▶ _Problem to work on_
Please reproduce every record exactly as written, leaving out the pictures.

[Collected data]

_ _ _ _

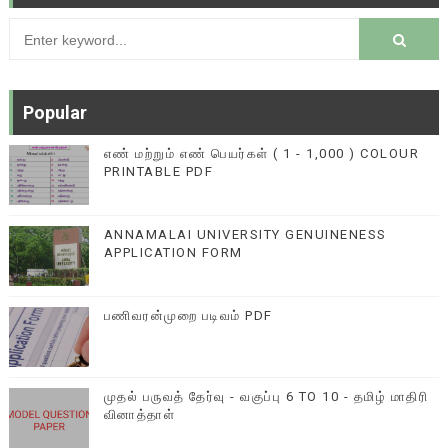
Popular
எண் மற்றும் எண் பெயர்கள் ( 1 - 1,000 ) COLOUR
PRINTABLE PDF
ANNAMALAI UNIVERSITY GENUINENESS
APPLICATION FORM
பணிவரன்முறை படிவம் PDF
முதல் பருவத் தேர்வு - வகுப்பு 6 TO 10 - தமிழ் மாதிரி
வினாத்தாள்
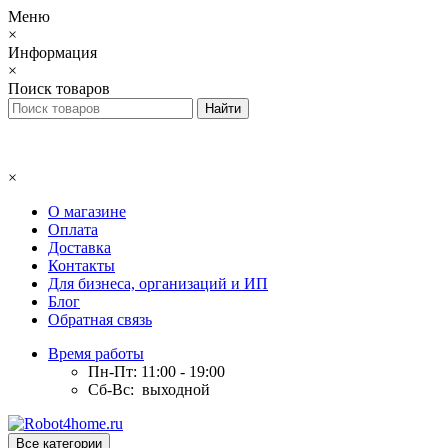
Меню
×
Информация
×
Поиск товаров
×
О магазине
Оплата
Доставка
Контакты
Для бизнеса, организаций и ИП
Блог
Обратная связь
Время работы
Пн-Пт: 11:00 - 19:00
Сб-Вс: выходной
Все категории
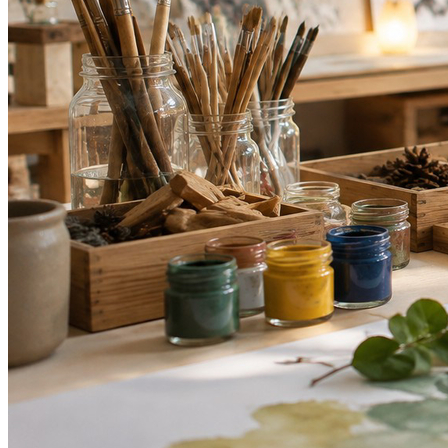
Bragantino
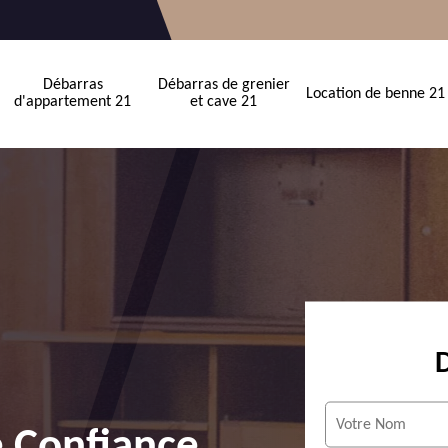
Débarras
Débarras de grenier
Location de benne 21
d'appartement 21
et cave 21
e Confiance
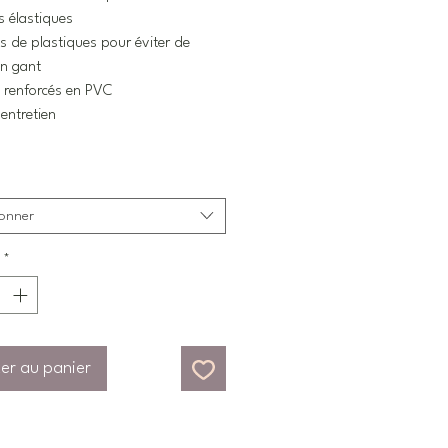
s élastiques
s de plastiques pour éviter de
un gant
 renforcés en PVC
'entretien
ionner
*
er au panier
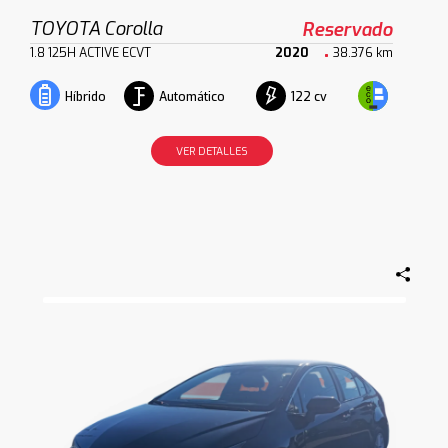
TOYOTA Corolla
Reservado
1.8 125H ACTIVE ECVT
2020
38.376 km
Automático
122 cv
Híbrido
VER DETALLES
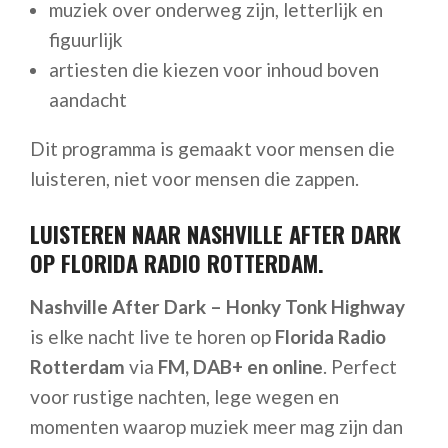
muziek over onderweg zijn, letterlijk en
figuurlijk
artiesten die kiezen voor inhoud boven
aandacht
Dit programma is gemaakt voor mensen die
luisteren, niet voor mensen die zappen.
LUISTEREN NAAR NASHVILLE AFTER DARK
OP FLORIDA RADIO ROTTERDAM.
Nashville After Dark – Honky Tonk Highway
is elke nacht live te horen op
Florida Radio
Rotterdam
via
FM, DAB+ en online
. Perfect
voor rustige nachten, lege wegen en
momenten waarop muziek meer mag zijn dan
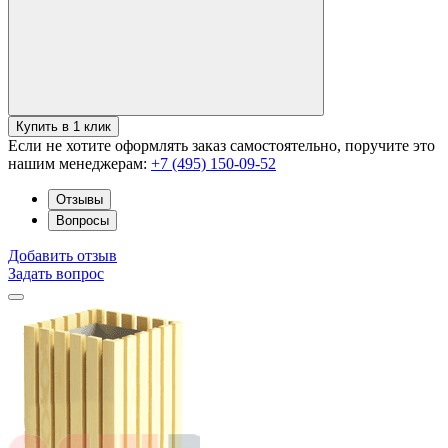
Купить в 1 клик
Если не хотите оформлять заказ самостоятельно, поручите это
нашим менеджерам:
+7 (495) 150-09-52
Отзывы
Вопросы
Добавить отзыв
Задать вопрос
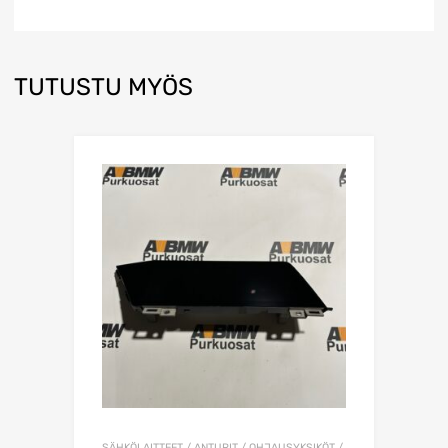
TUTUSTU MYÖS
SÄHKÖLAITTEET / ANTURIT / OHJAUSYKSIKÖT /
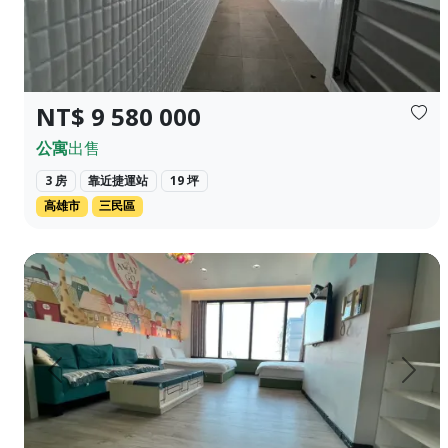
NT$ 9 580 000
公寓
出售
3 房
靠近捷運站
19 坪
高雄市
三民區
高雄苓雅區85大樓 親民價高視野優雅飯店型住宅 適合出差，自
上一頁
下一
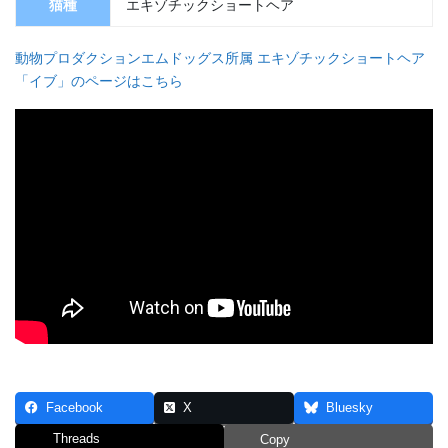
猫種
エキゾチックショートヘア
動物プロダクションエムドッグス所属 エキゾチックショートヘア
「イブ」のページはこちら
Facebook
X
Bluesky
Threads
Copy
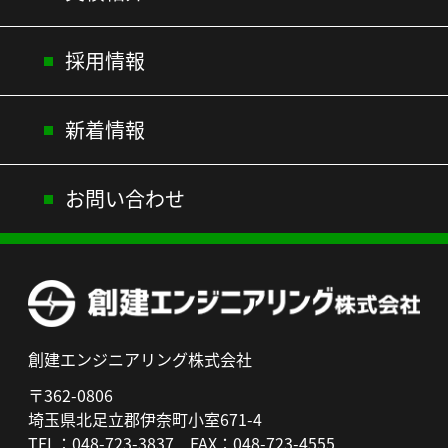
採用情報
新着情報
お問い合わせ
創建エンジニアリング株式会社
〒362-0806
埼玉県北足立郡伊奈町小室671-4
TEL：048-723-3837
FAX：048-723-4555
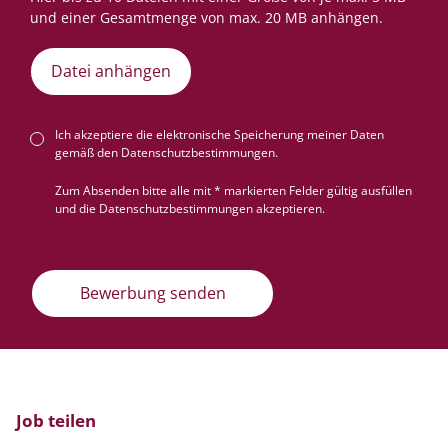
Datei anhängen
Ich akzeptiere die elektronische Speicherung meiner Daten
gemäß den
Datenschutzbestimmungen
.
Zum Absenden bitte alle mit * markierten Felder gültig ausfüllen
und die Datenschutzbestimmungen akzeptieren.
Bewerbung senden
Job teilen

_ _ _ _

▶ _Written response_
Popular
எண் மற்றும் எண் பெயர்கள் ( 1 - 1,000 ) COLOUR
PRINTABLE PDF
ANNAMALAI UNIVERSITY GENUINENESS
APPLICATION FORM
பணிவரன்முறை படிவம் PDF
முதல் பருவத் தேர்வு - வகுப்பு 6 TO 10 - தமிழ் மாதிரி
வினாத்தாள்
Меню
×
Информация
×
Поиск товаров
×
О магазине
Оплата
Доставка
Контакты
Для бизнеса, организаций и ИП
Блог
Обратная связь
Время работы
Пн-Пт: 11:00 - 19:00
Сб-Вс: выходной
Все категории
Bragantino
Débarras
Débarras de grenier
Location de benne 21
d'appartement 21
et cave 21
e Confiance
s élastiques
s de plastiques pour éviter de
un gant
 renforcés en PVC
'entretien
ionner
*
er au panier
TOYOTA Corolla
Reservado
1.8 125H ACTIVE ECVT
2020
38.376 km
Automático
122 cv
Híbrido
VER DETALLES
muziek over onderweg zijn, letterlijk en
figuurlijk
artiesten die kiezen voor inhoud boven
aandacht
Dit programma is gemaakt voor mensen die
luisteren, niet voor mensen die zappen.
LUISTEREN NAAR NASHVILLE AFTER DARK
OP FLORIDA RADIO ROTTERDAM.
Nashville After Dark – Honky Tonk Highway
is elke nacht live te horen op
Florida Radio
Rotterdam
via
FM, DAB+ en online
. Perfect
voor rustige nachten, lege wegen en
momenten waarop muziek meer mag zijn dan
Купить в 1 клик
Если не хотите оформлять заказ самостоятельно, поручите это
нашим менеджерам:
+7 (495) 150-09-52
Отзывы
Вопросы
Добавить отзыв
Задать вопрос
TUTUSTU MYÖS
SÄHKÖLAITTEET / ANTURIT / OHJAUSYKSIKÖT /
NT$ 9 580 000
公寓
出售
3 房
靠近捷運站
19 坪
高雄市
三民區
高雄苓雅區85大樓 親民價高視野優雅飯店型住宅 適合出差，自
上一頁
下一
猫種
エキゾチックショートヘア
動物プロダクションエムドッグス所属 エキゾチックショートヘア
「イブ」のページはこちら
Facebook
X
Bluesky
Threads
Copy
採用情報
新着情報
お問い合わせ
創建エンジニアリング株式会社
〒362-0806
埼玉県北足立郡伊奈町小室671-4
TEL：048-723-3837
FAX：048-723-4555
Datei anhängen
Ich akzeptiere die elektronische Speicherung meiner Daten
gemäß den
Datenschutzbestimmungen
.
Zum Absenden bitte alle mit * markierten Felder gültig ausfüllen
und die Datenschutzbestimmungen akzeptieren.
Bewerbung senden
Job teilen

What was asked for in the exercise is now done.